Il y aurait un conflit d'intérêts dans le secteur des économies d'énergie : les principaux producteurs et fournisseurs d'énergie sont aussi les principaux maîtres d'œuvre des économies d'énergie dans les bâtiments. C'est la conclusion d'une enquête menée par nos confrères de Médiapart, parue ce lundi 18 mai, qui pointe le double jeu de ces entreprises. Explications.

"Peut-on vendre tout et son contraire dans un contrat ?". C'est la question que pose, après une longue enquête publiée ce lundi 18 mai, le journal Médiapart. Il met ainsi le doigt sur un éventuel conflit d'intérêts dans le secteur des économies d'énergie, dans lequel les principaux énergéticiens joueraient un double jeu.

 

Un conflit d'intérêts qui, selon nos confrères, menace la politique française de lutte contre le changement climatique. Car, il s'avère que EDF et Engie (ex-GDF-Suez) sont les plus importants producteurs et fournisseurs d'énergie, mais aussi désormais les principaux maîtres d'œuvre des économies d'énergie dans les bâtiments. Comme si un industriel du tabac menait une politique pour combattre l'usage de la cigarette…

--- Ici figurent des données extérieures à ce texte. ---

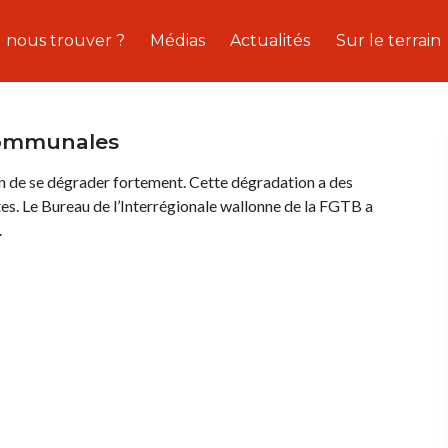
 nous trouver ?
Médias
Actualités
Sur le terrain
communales
in de se dégrader fortement. Cette dégradation a des
. Le Bureau de l’Interrégionale wallonne de la FGTB a
.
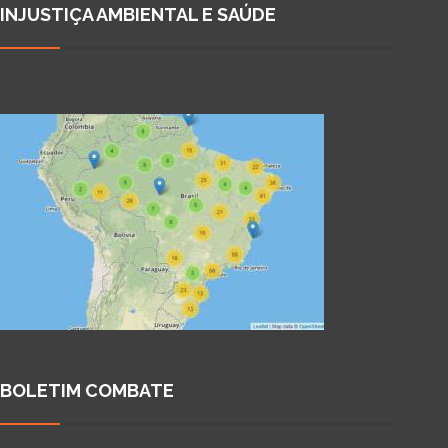
INJUSTIÇA AMBIENTAL E SAÚDE
BOLETIM COMBATE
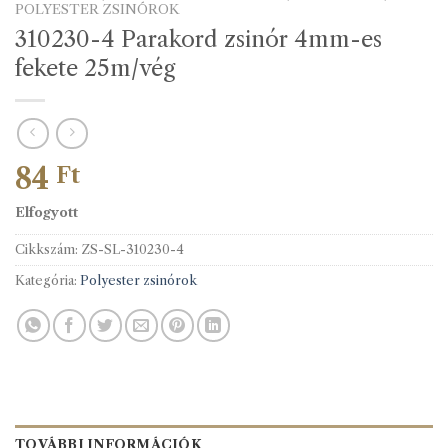
POLYESTER ZSINÓROK
310230-4 Parakord zsinór 4mm-es
fekete 25m/vég
84
Ft
Elfogyott
Cikkszám:
ZS-SL-310230-4
Kategória:
Polyester zsinórok
TOVÁBBI INFORMÁCIÓK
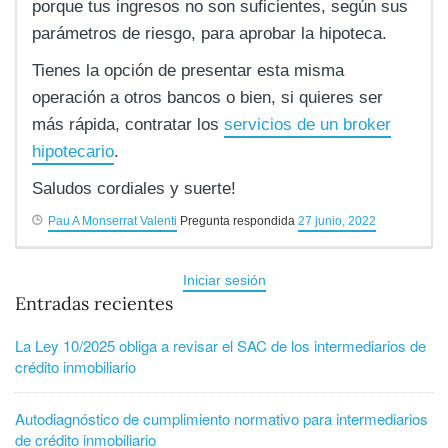
porque tus ingresos no son suficientes, según sus
parámetros de riesgo, para aprobar la hipoteca.
Tienes la opción de presentar esta misma
operación a otros bancos o bien, si quieres ser
más rápida, contratar los
servicios de un broker
hipotecario
.
Saludos cordiales y suerte!
Pau A Monserrat Valenti
Pregunta respondida
27 junio, 2022
Iniciar sesión
Entradas recientes
La Ley 10/2025 obliga a revisar el SAC de los intermediarios de
crédito inmobiliario
Autodiagnóstico de cumplimiento normativo para intermediarios
de crédito inmobiliario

Stratégie de concentration verticale

Ce constat est aujourd'hui notamment dénoncé par les acteurs de la commande publique, donc les collectivités, qui se disent inquiètes devant ce double jeu. Mais ont-ils le choix ? Quand on analyse le marché des services énergétiques*, la réponse est sans appel : EDF et Engie remportent 78% des contrats, principalement pour les collèges, piscines, bâtiments communaux et autres maisons de retraite, constate Médiapart. Peu de place à la concurrence donc. Car, pour faire front face à l'ouverture du marché de l'énergie à la concurrence, EDG et Engie ont adopté une stratégie de concentration verticale. Pour résumer, Engie a regroupé sous l'entité Cofely, une série de PME spécialisées telles Elyo, Ineo, Axima ou Savelys, a également mis la main sur des acteurs des énergies renouvelables comme la Compagnie du Vent. De son côté, EDF détient Dalkia et a développé EDF Energies Nouvelles.

Schizophrénie ?

Médiapart met l'accent sur la problématique des réseaux de chaleur, où opèrent en majorité Dalkia et Cofély. "C'est le grand écart permanent, indique le quotidien. Le premier règne sur les réseaux de chaleur et est en même temps bénéficiaire de contrats d'économie d'énergie, activité qu'il souhaite développer. Peut-on vendre tout et son contraire dans un même contrat ?". Engie n'est pas en reste, lui qui attaque sans cesse les énergies renouvelables, alors qu'il est présent sur ce marché. Schizophrènes les énergéticiens ? Médiapart renchérit : "(…) leur culture professionnelles est encore entièrement tournée vers la production et la fourniture d'électricité et de gaz, alors que pour transformer les bâtiments en sites d'économie d'énergie, il faudrait être obsédé par la baisse de la demande". Corinne Bord, vice-présidente de la région Ile-de-France, enfonce le clou : "Celui qui fournit l'énergie ne peut pas être celui qui entretient les chaudières".

 

Quelle issue ? "Il est urgent de séparer la fourniture d'énergie de la prestation d'efficacité énergétique", soutient la Coalition France pour l'efficacité énergétique (CFEE) dans les colonnes de Médiapart. Mais aussi que les contrats de performance énergétique ne comprennent pas de vente d'énergie non renouvelable. Une demande qui ne trouve pas d'écho à ce jour, précise le quotidien, alors même que débute, ce mardi 19 mai, l'examen, en nouvelle lecture, du projet de loi sur la Transition énergétique

 

Contacté ce jour, EDF n'a pas souhaité commenter ces dires. Engie n'a pas répondu à notre demande.

 

*Etude empirique menée par des professionnels du secteur sur une centaine d'appels d'offres publics, entre 2012 et 2014, portant sur les marchés de services énergétiques.